▶ [EXERCISE DIRECTIONS]: Go through the lines below. Copy those with "begrundelse".

▶ [RECORDS PROVIDED]:

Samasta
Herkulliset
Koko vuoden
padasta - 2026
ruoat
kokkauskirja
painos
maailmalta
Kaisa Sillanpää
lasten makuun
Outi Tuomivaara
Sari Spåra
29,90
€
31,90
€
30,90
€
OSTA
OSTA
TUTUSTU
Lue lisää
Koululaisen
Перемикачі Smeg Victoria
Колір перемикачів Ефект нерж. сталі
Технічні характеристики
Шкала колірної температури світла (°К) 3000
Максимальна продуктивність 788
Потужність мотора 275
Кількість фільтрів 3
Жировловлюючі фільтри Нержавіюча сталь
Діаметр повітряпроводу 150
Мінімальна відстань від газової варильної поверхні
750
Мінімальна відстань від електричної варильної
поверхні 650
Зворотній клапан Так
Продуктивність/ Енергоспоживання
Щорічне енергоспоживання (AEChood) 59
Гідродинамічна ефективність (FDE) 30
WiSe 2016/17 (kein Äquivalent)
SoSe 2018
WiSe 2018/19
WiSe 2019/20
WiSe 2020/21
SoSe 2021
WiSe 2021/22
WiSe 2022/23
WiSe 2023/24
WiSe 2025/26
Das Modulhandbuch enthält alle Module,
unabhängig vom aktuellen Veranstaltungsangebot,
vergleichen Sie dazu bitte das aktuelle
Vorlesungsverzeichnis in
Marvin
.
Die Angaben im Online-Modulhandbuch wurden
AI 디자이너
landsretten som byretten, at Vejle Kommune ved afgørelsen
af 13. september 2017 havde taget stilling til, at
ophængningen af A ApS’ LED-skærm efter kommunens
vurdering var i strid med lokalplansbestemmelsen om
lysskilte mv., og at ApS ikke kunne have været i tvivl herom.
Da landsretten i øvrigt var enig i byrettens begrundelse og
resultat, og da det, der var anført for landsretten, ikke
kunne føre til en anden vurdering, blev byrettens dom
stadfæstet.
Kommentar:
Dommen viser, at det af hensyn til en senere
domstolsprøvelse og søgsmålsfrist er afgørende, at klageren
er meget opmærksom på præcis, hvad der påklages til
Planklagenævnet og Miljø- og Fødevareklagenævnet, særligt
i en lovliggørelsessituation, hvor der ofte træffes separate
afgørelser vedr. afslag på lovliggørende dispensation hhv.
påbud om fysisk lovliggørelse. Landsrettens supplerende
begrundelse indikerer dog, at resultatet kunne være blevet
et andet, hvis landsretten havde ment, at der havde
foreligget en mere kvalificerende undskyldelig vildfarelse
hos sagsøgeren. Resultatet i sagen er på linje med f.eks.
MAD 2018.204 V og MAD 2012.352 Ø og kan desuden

▶ [ANSWER BOX]:
Da landsretten i øvrigt var enig i byrettens begrundelse og
begrundelse indikerer dog, at resultatet kunne være blevet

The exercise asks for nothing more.